**REQUIRED ACTION**
Reading the data below, count the lines that carry the string "click". Give nothing but the count.

**RECORDED INFORMATION**
···
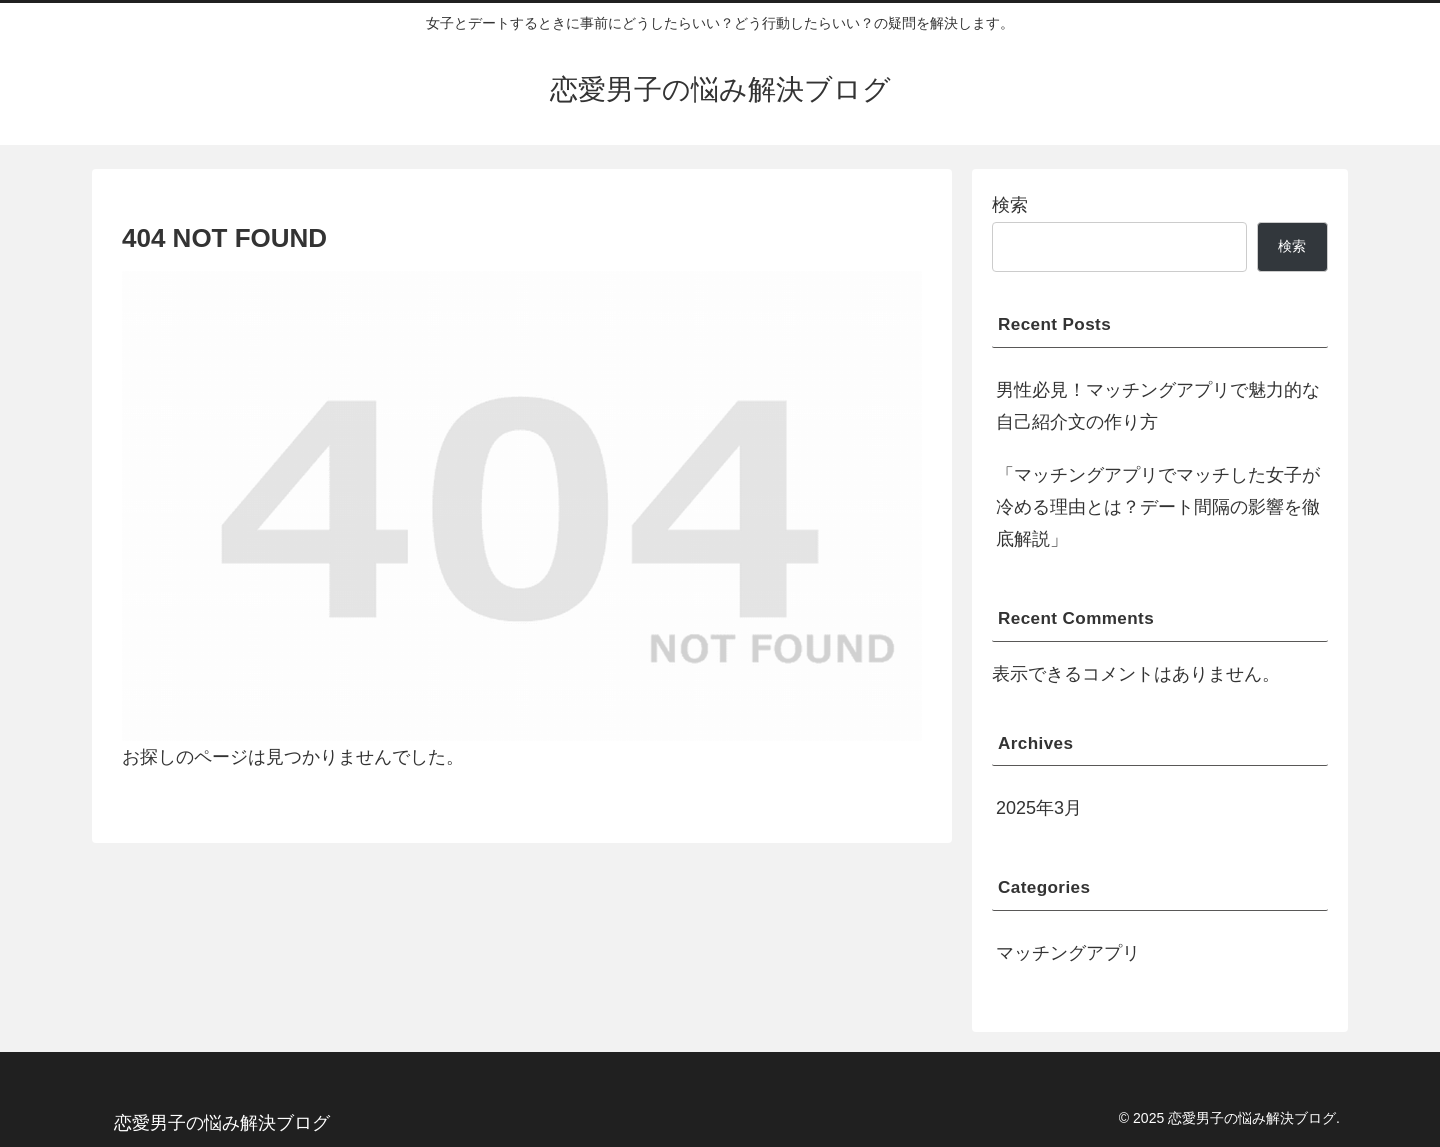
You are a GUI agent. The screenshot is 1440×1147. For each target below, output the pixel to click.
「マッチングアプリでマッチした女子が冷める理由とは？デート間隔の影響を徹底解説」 (1158, 507)
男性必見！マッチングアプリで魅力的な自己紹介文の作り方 (1158, 406)
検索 (1010, 205)
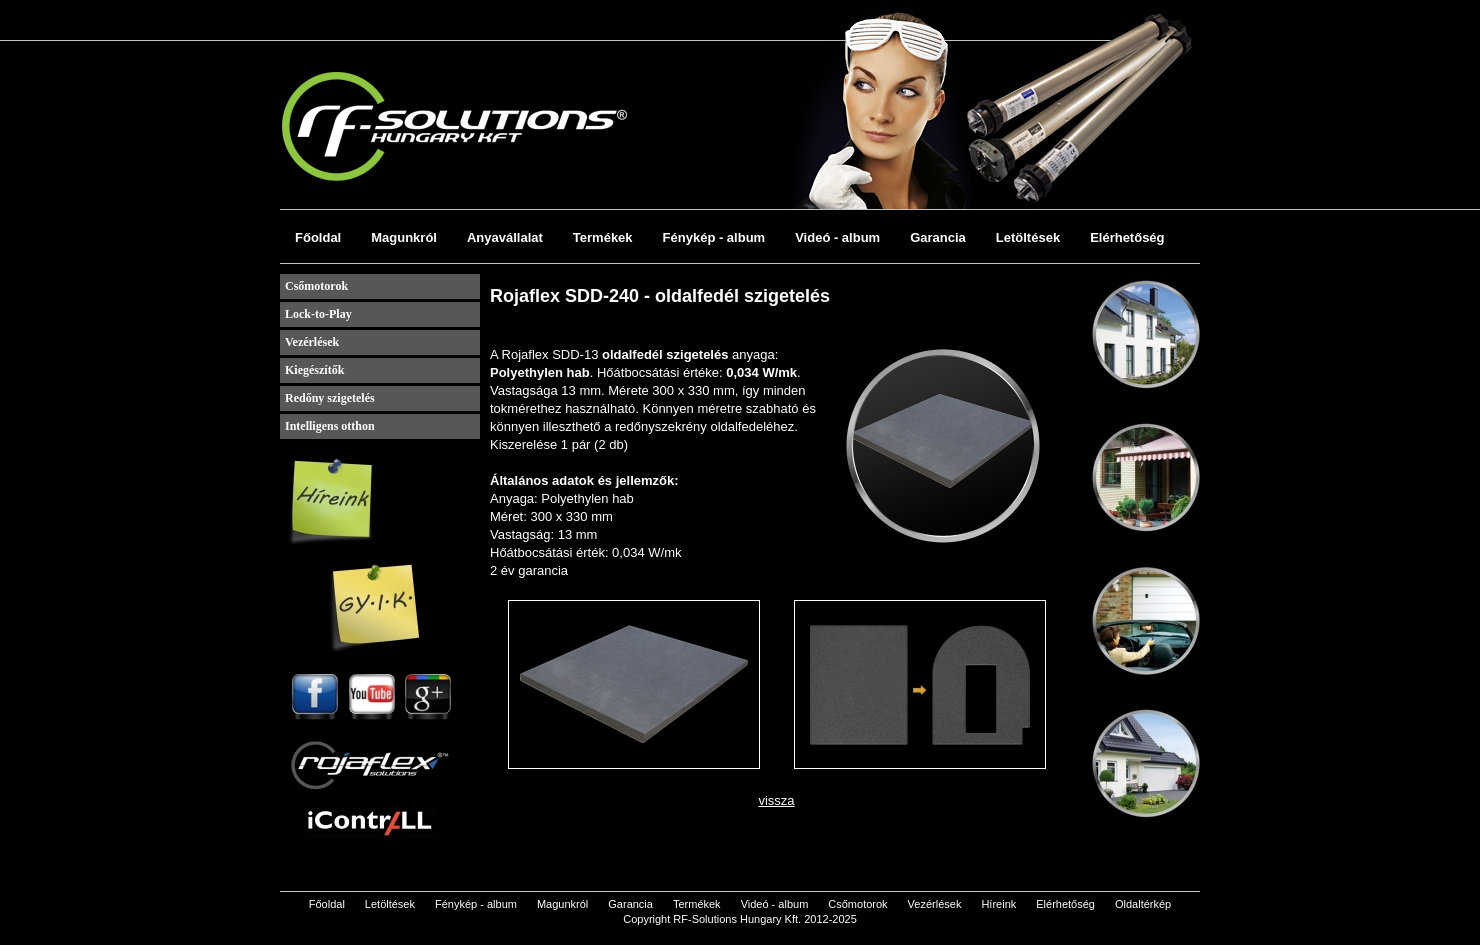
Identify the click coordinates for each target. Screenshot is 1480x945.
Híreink (998, 904)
···
**PROBLEM SOLUTION**
2